First, in the previous post, I had mentioned we would be doing some research on using a crowdfunding platform, such as Kickstarter. Looking at the data of successful campaigns, relative to the numbers I’ve crunch in order to make our project successful, I believe it would be best to spend a little more time getting more of the game complete, so that we can ask less from our potential backers. This isn’t to say that our game is any less valuable or of lesser quality. But based on the data, we want to make smart decisions, rather than impromptu, hasty choices.
Second, Hannah, our graphic artist, has decided to pursue other full time opportunities. We of course will dearly miss her and all of her awesome and hard work. But, we also understand, and have no hard feelings. Hannah is going to get us to our original milestone though, which we are extremely happy for.
Obviously these obstacles in our journey are not the best of news. However, I believe it has made us slow down a bit so that we could take the time to thoroughly think things through. It also made us realize that we should be reaching out for some more help. Therefore, we’ve started working with new people to not only improve the game, but to figure out what’s the best approach for creating a successful campaign. We believe we have one shot at this, and we want to make it count!
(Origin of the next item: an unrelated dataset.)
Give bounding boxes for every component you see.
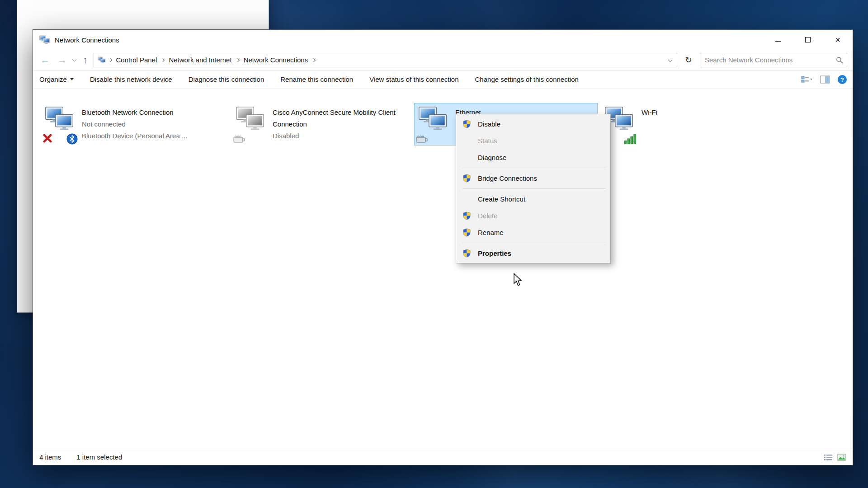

Hannah has been working on some really neat concept art. You can check them out below:
Tyler has also continued to compose some tunes. Here are a few snippets:
I’ve taken a little bit of a break from coding. A lot of the time has been devoted to research and figuring out the business front. But the other part is that I’ve been studying dungeon design in the Legend of Zelda. After all, if we are making a game inspired by the Zelda games, we probably should have dungeons, right? 😀 If you are interested in learning, here is a great start on Youtube called Boss Keys. Here are the highlights that I’ve taken away:
- Dungeons can be grouped into three categories: Find the Path, Puzzle Box and Follow the Path
- Dungeons should each have a unique personality
- Dungeons should have memorable areas, to keep the player oriented; this helps with backtracking
Even with the setbacks, we’ve managed to get quite a bit done! Bumpy paths will eventually lead to smoother roads.